Op-ed | A Campaign to Derail our European Union Membership
The chairman of the opposition party asked Civil.ge for the right-of-response to the earlier op-ed by the Parliament Speaker, Shalva Papuashvili. We are publishing his message in full.
MP Levan Khabeishvili is the Chairman of the United National Movement
In Georgia’s parliamentary history, legislative convocations are remembered for their contributions to democratic history. The first convocation built the First Republic before the Soviet invasion. The second restored Georgia’s independence. The third wrote the Constitution. The sixth launched our path to Euro-Atlantic integration.
How will the 10th Convocation of Parliament be remembered in history?
With more than half of its term now completed, the picture is clear.
Botched elections, an annulled April 19 Agreement, a failure to respond to the July 5 violence, an absolute refusal to compromise, a refusal to allow President Zelensky’s address… And that’s only before June 2022.
When Moldova and Ukraine were granted the EU candidacy, Georgia was given the European Perspective, a bittersweet move forward, admitting that a lot was needed before we could join our Ukrainian and Moldovan friends.
Along came a list of 12 recommendations. All we’ve had to do was implement those reforms, and we’d see a true path to EU membership. But that has not happened.
We cannot talk of reforms “not being implemented” or “slowly enacted” anymore. For a majority of the issues listed in the recommendations, the situation is objectively worse today than it was twelve months ago. This is a direct campaign to derail our European membership.
For a majority of the issues listed in the recommendations, the situation is objectively worse today than it was twelve months ago. This is a direct campaign to derail our European Union membership.
We were asked to seek depolarization, and instead, politicized justice has increased with the continued detention of former President Saakashvili and Lazare Grigoriadis and the routine arrest and harassment of activists. Parliament has refused to hear opposition-proposed legislation. Inflammatory rhetoric is used to demonize critics, including through taxpayer-funded StratComs. Not only has there been no power-sharing mechanism introduced in Parliament, but GD has refused the opposition’s right to nominate a vice-speaker candidate.
We were asked to strengthen institutional independence. Instead, we saw GD launch a procedural war against the creation of investigative commissions, a weakening of the President’s role, a takeover of the National Bank, the Georgian Public Broadcaster, and the Central Election Commission, Speaker Papuashvili abolishing the right of MPs to visit prisoners as an oversight mechanism, and major violations of freedom of information. In 2023, 80% of MP questions addressed to public agencies were left unanswered.
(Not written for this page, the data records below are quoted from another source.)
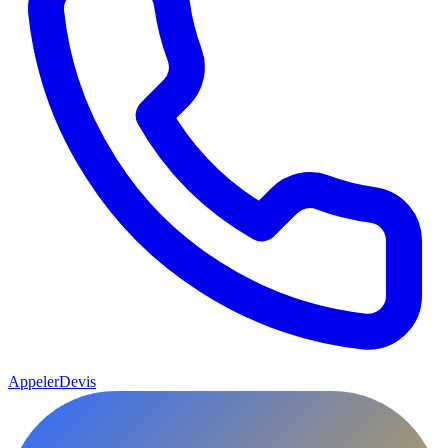
Appeler
Devis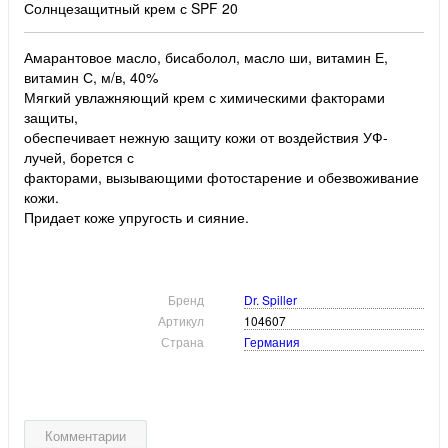
Солнцезащитный крем с SPF 20
Амарантовое масло, бисаболол, масло ши, витамин Е,
витамин С, м/в, 40%
Мягкий увлажняющий крем с химическими факторами
защиты,
обеспечивает нежную защиту кожи от воздействия УФ-
лучей, борется с
факторами, вызывающими фотостарение и обезвоживание
кожи.
Придает коже упругость и сияние.
Бренд
Dr. Spiller
Артикул
104607
Страна
Германия
Комментарии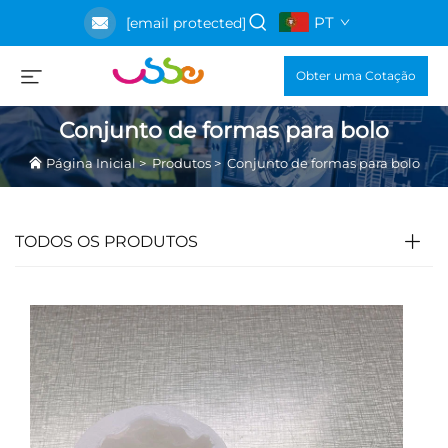
PT
[email protected]
Obter uma Cotação
Conjunto de formas para bolo
Página Inicial
>
Produtos
>
Conjunto de formas para bolo
TODOS OS PRODUTOS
We were asked to adopt true judicial reform. Instead, we have sanctioned judges, bills criticized by the Venice Commission, and further appointments to the High Council of Justice that deepen the influence of the Clan [a group of influential judges allegedly working on the behest of the ruling party are referred to by the opposition as “the Clan” – eds.].
We were asked to strengthen the fight against corruption. Instead, we’ve witnessed more high-level corruption cases, from the State Audit being unable to account for millions in the Ministry of Defense to public bids given exclusively to government allies. One of the latest examples is the Batumi Construction Amnesty which forgives millions of lari in penalties to illegally-built high-rise developers connected to the authorities.
We were asked for deoligarchization, for ending state capture for and by Bidzina Ivanishvili. Instead, Parliament sought a bill targeting the opposition while exempting Ivanishvili, despite condemnation from the Venice Commission.
We were asked for stronger efforts to guarantee media freedom. Instead, we saw Nika Gvaramia in prison, oppressive media accreditation rules, and alarming lawsuits filed against critical media.
We were asked to protect the rights of vulnerable groups. Instead, no action was taken against the organizers of the July 5 violence; GD leaders have launched dangerous anti-LGBT rhetoric, Irakli Gharibashvili spoke at the controversial conservative meeting, CPAC, and the ultra-right Conservative Movement has become the second-best funded party in Georgia.
We were asked to fight violence against women. Instead, Tatia Samkharadze suffered from a harassment campaign by pro-government television and law enforcement agencies.
We were asked to strengthen civil society. Instead, we got the Foreign Agents bill.
Speaker Papuashvili speaks about his bewilderment at our partners for having “reneged” on Georgia. His party continuously uses gaslighting talking points of “seeking peace” or “practicing strategic patience.”
At no point does “strategic patience” implies attacks against our democracy. It was not strategic patience that made GD attack civil society, arrest opponents, and launch a procedural war in Parliament to shield corrupt judges. It was not Georgia’s strategic partners that made the GD launch homophobic campaigns and implement discriminatory media accreditation rules, and take over both the National Bank and the CEC via legislative fiat.
In fact, if the recommendations were issued today, we would likely have seen more than twelve. Avoiding sanctions evasion and foreign policy alignment come to mind as potential additional points to address.
Georgia deserves the EU candidacy. But only because of a long history – of generations that have fought and died for those values that make us truly European – tolerance, freedom, democracy.